I've been puttering around on the couch this morning, as is my way, using the interwebs in the fashion for which they are seemingly best suited: to reveal, in an ever-lengthening row of tabs, ever more info about whatever caught my passing interest in a previous tab. Thusly, have I increased my vocabulary to include menefreghismo, and its variants. I thought, for a while, maybe I wanted to read Nick Tosches' book, Dino, about Dean Martin. Then, as I was trying to find some online version of a Tosches magazine article I remember fondly (and, I swear, only just now, typing this sentence, long past having scoured New Yorker, Harper's, and McSweeney's archives in vain for a hint, does it dawn on me that it was in Vanity Fair, here, and I recommend it: a stellar description of the fullest use of one's skills and resources to feed a seemingly pointless obsession, as the seasons pass, concluding that "nobody with a decent map needs rainbows"...whatever that means), I somehow stumbled upon mention of a Jack Pendarvis, described as a "Southern Gothic David Sedaris". I thought of my friend, Huw, whom I've mentioned before in his capacity as priestly aspirant, and who, being Southern, and prolificly blogulous, has much to write and link to, of the South and of his experiences carrying it north in his heart. We've been chatting recently (and through him, and his Canadian proximity, I've begun watching some of Little Mosque on the Prairie), and I wonder if he'd be interested in Pendarvis. Then, I thought, I should just see if it's any good myself, before I go recommending it. The Mysterious Secret of the Valuable Treasure seems like a good place to start, being as it's a short story collection, and my ability to read actual book-length books has largely atrophied (help me find a less oxymoronic adjective for atrophied, please), despite some recent success with Reason, Faith, and Revolution (approaching halfway!).

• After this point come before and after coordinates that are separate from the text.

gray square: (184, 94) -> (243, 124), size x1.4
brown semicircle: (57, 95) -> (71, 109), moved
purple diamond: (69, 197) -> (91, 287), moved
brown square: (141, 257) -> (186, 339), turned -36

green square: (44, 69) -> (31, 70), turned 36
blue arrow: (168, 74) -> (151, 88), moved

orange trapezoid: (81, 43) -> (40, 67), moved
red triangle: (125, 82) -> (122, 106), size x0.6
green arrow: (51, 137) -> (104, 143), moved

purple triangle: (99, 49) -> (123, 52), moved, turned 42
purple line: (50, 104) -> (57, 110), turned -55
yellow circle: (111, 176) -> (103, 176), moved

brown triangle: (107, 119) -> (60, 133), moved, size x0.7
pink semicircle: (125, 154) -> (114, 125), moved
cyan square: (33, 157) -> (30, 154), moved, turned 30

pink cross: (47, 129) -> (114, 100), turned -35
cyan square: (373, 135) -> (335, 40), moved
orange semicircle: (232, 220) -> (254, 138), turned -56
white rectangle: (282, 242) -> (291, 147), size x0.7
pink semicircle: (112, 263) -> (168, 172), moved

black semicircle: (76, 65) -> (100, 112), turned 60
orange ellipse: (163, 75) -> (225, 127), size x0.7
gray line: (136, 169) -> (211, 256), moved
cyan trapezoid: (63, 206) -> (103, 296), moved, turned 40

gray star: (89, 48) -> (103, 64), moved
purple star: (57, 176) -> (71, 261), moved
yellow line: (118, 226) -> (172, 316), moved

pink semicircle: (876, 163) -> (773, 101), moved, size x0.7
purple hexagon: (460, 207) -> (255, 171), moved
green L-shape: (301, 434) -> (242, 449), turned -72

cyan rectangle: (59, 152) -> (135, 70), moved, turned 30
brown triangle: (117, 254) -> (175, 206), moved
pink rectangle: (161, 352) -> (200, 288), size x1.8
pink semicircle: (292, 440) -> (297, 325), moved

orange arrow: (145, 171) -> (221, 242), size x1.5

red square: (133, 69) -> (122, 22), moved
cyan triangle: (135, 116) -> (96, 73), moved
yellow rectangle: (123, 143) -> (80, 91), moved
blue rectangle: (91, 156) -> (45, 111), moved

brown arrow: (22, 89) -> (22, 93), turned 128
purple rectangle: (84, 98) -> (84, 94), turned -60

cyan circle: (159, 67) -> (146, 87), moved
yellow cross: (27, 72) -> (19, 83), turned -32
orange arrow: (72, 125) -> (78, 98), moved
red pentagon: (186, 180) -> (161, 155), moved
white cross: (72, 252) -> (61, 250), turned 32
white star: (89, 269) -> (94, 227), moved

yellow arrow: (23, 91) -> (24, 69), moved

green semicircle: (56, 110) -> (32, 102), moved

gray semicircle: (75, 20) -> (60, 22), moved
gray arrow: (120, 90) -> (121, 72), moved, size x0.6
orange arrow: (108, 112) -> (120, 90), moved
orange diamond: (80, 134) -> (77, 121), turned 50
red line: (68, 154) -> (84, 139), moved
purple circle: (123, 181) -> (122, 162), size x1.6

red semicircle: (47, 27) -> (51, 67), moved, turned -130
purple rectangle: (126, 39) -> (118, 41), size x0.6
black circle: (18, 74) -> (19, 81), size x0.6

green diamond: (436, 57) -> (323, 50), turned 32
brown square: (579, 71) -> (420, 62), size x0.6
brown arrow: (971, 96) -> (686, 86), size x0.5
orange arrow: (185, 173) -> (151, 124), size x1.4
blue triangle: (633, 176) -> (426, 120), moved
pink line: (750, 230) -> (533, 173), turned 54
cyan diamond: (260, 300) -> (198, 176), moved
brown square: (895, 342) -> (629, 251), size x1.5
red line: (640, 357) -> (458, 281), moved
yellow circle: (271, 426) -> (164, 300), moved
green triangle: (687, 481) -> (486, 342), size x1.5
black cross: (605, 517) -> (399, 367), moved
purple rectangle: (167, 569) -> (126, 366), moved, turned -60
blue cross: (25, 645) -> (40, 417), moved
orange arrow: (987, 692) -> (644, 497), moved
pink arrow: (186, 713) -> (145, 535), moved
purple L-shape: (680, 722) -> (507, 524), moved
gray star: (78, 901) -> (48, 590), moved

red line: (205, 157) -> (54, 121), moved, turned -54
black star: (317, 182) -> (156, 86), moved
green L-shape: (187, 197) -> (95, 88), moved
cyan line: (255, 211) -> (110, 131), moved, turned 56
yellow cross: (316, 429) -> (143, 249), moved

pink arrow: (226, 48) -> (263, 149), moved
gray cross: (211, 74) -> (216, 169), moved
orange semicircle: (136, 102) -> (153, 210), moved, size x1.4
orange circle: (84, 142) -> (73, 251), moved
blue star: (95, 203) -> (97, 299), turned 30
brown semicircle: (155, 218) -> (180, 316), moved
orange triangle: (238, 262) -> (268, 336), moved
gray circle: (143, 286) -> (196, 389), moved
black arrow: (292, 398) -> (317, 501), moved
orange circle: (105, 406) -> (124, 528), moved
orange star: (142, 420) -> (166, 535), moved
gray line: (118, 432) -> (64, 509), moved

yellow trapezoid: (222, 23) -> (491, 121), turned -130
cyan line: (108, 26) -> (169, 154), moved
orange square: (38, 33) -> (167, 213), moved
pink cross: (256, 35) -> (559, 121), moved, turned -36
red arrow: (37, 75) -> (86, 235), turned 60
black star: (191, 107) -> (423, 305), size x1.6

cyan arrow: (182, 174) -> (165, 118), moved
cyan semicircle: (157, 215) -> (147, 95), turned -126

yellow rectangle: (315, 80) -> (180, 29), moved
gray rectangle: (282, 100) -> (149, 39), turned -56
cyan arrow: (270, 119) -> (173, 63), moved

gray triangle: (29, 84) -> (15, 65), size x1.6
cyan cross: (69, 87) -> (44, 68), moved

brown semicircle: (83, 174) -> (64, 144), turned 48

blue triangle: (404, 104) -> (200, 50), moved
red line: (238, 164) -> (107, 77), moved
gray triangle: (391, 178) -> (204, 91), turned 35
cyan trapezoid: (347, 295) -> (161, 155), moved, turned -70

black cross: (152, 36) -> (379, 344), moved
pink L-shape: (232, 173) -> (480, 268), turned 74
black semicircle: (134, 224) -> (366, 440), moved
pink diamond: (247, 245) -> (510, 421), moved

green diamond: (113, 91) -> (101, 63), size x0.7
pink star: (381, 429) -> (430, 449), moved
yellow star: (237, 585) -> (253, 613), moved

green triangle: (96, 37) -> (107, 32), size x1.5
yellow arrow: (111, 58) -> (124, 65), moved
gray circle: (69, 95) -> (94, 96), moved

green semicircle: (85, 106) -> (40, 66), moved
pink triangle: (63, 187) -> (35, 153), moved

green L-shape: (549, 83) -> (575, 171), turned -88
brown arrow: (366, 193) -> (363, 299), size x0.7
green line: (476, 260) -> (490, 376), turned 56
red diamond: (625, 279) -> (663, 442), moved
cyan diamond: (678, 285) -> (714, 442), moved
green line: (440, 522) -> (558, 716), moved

I just learned a new word. Mark Dery, writing about Hannibal Lecter, quotes Nick Tosches describing Dean Martin as a menefreghista, one who embodies menefreghismo, who is, as such, a master of the fine art of not giving a fuck.

I'm old enough now to know that menefreghista is not a mantle to which I can aspire. It has to be a skill cultivated from an early age. There might be a lot of nature in with that nurture, too. I think the later in life one begins trying to manifest their menefreghismo, the more bitter a taste it leaves in the mouths of all those around. I s'pose I could try reading that Dino book, to see how Mr. Martinez' well-cultured menefreghismatic ways impacted his near and dear...

Anyway, it's only every so often, for better or worse, that I get a little taste of the menefreghista life, unspoilt by guilt or shame. I just wanted to post this so I could use it as a footnote link from the menefreghismo passage in my birthday post. Carefree livin', FTW! (so to speak).